**Work task**
Which lines of the listing below contain the word "semplice"? Return them.

**Data supplied**

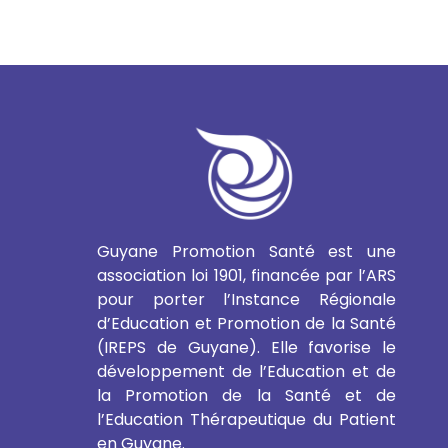
Guyane Promotion Santé est une
association loi 1901, financée par l’ARS
pour porter l’Instance Régionale
d’Education et Promotion de la Santé
(IREPS de Guyane). Elle favorise le
développement de l’Education et de
la Promotion de la Santé et de
l’Education Thérapeutique du Patient
en Guyane.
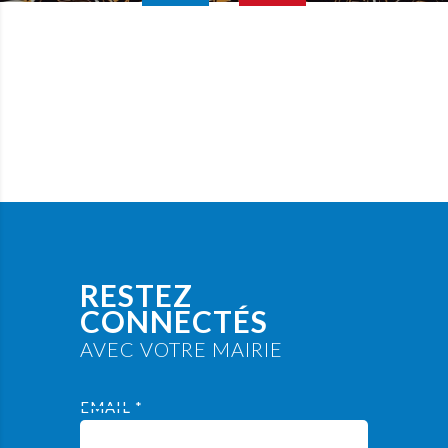
RESTEZ
CONNECTÉS
AVEC VOTRE MAIRIE
EMAIL *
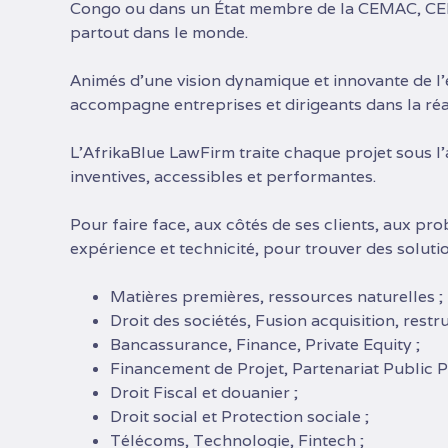
Congo ou dans un État membre de la CEMAC, CEEA
partout dans le monde.
Animés d’une vision dynamique et innovante de 
accompagne entreprises et dirigeants dans la réali
L’AfrikaBlue LawFirm traite chaque projet sous l’
inventives, accessibles et performantes.
Pour faire face, aux côtés de ses clients, aux p
expérience et technicité, pour trouver des soluti
Matières premières, ressources naturelles ;
Droit des sociétés, Fusion acquisition, restr
Bancassurance, Finance, Private Equity ;
Financement de Projet, Partenariat Public Pr
Droit Fiscal et douanier ;
Droit social et Protection sociale ;
Télécoms, Technologie, Fintech ;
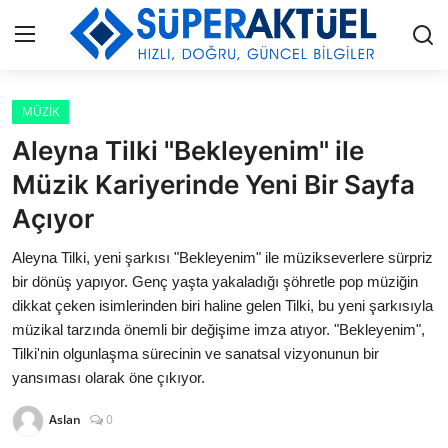
Giriş
Kayıt Ol
MÜZİK
Aleyna Tilki "Bekleyenim" ile
İLETİŞİM
Müzik Kariyerinde Yeni Bir Sayfa
Açıyor
HAKKIMIZDA
Aleyna Tilki, yeni şarkısı "Bekleyenim" ile müzikseverlere sürpriz
KÜNYE
bir dönüş yapıyor. Genç yaşta yakaladığı şöhretle pop müziğin
dikkat çeken isimlerinden biri haline gelen Tilki, bu yeni şarkısıyla
MODA
müzikal tarzında önemli bir değişime imza atıyor. "Bekleyenim",
Tilki'nin olgunlaşma sürecinin ve sanatsal vizyonunun bir
İŞ BİRLİĞİ
yansıması olarak öne çıkıyor.
MÜZİK
Aslan
0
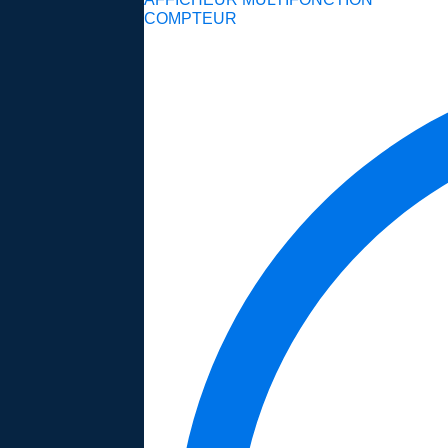
COMPTEUR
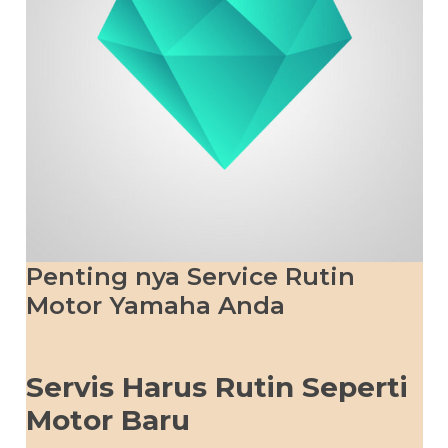
Penting nya Service Rutin
Motor Yamaha Anda
Servis Harus Rutin Seperti
Motor Baru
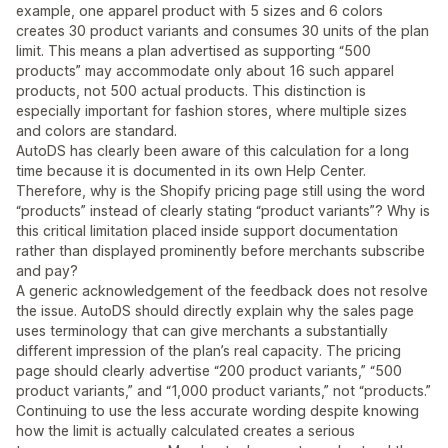
example, one apparel product with 5 sizes and 6 colors
creates 30 product variants and consumes 30 units of the plan
limit. This means a plan advertised as supporting “500
products” may accommodate only about 16 such apparel
products, not 500 actual products. This distinction is
especially important for fashion stores, where multiple sizes
and colors are standard.
AutoDS has clearly been aware of this calculation for a long
time because it is documented in its own Help Center.
Therefore, why is the Shopify pricing page still using the word
“products” instead of clearly stating “product variants”? Why is
this critical limitation placed inside support documentation
rather than displayed prominently before merchants subscribe
and pay?
A generic acknowledgement of the feedback does not resolve
the issue. AutoDS should directly explain why the sales page
uses terminology that can give merchants a substantially
different impression of the plan’s real capacity. The pricing
page should clearly advertise “200 product variants,” “500
product variants,” and “1,000 product variants,” not “products.”
Continuing to use the less accurate wording despite knowing
how the limit is actually calculated creates a serious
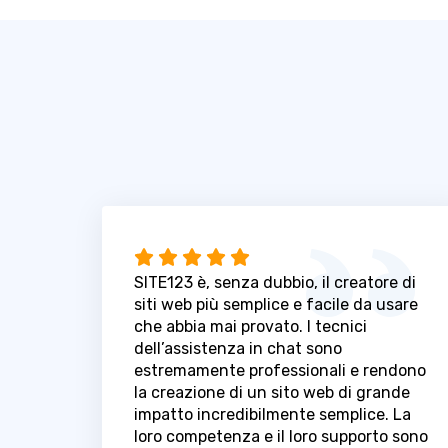
SITE123 è, senza dubbio, il creatore di
siti web più semplice e facile da usare
che abbia mai provato. I tecnici
dell’assistenza in chat sono
estremamente professionali e rendono
la creazione di un sito web di grande
impatto incredibilmente semplice. La
loro competenza e il loro supporto sono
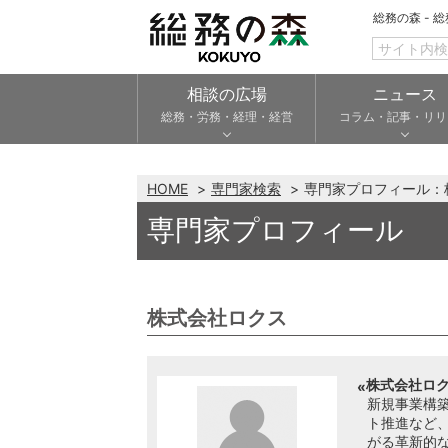
総務の森 - 
相談の広場
ニュース
総務・労務・経理・経営
コラム・記事・リリ
HOME
専門家検索
専門家プロフィール：
専門家プロフィール
株式会社ロクス
株式会社ロク
新規事業構
ト推進など、
がる革新的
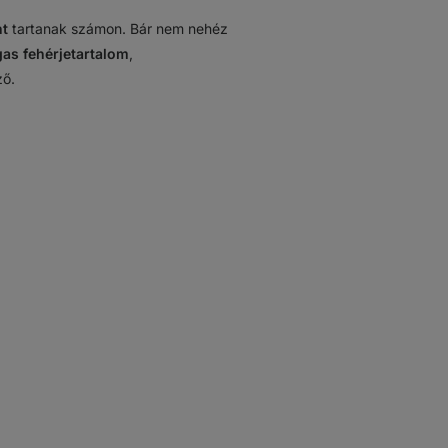
t
tartanak számon. Bár nem nehéz
as fehérjetartalom
,
ző.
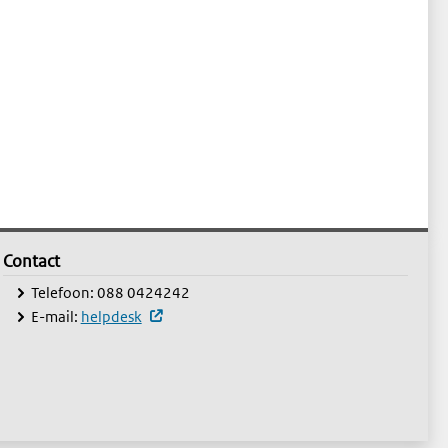
Contact
Contact
nster)
Telefoon: 088 0424242
(externe website, opent in een nieuw venste
E-mail:
helpdesk
en nieuw venster)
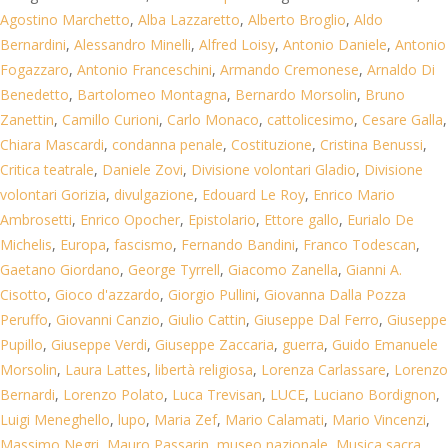
Agostino Marchetto
,
Alba Lazzaretto
,
Alberto Broglio
,
Aldo
Bernardini
,
Alessandro Minelli
,
Alfred Loisy
,
Antonio Daniele
,
Antonio
Fogazzaro
,
Antonio Franceschini
,
Armando Cremonese
,
Arnaldo Di
Benedetto
,
Bartolomeo Montagna
,
Bernardo Morsolin
,
Bruno
Zanettin
,
Camillo Curioni
,
Carlo Monaco
,
cattolicesimo
,
Cesare Galla
,
Chiara Mascardi
,
condanna penale
,
Costituzione
,
Cristina Benussi
,
Critica teatrale
,
Daniele Zovi
,
Divisione volontari Gladio
,
Divisione
volontari Gorizia
,
divulgazione
,
Edouard Le Roy
,
Enrico Mario
Ambrosetti
,
Enrico Opocher
,
Epistolario
,
Ettore gallo
,
Eurialo De
Michelis
,
Europa
,
fascismo
,
Fernando Bandini
,
Franco Todescan
,
Gaetano Giordano
,
George Tyrrell
,
Giacomo Zanella
,
Gianni A.
Cisotto
,
Gioco d'azzardo
,
Giorgio Pullini
,
Giovanna Dalla Pozza
Peruffo
,
Giovanni Canzio
,
Giulio Cattin
,
Giuseppe Dal Ferro
,
Giuseppe
Pupillo
,
Giuseppe Verdi
,
Giuseppe Zaccaria
,
guerra
,
Guido Emanuele
Morsolin
,
Laura Lattes
,
libertà religiosa
,
Lorenza Carlassare
,
Lorenzo
Bernardi
,
Lorenzo Polato
,
Luca Trevisan
,
LUCE
,
Luciano Bordignon
,
Luigi Meneghello
,
lupo
,
Maria Zef
,
Mario Calamati
,
Mario Vincenzi
,
Massimo Negri
,
Mauro Passarin
,
museo nazionale
,
Musica sacra
,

**Reply to the task**
siti web più semplice e facile da usare
impatto incredibilmente semplice. La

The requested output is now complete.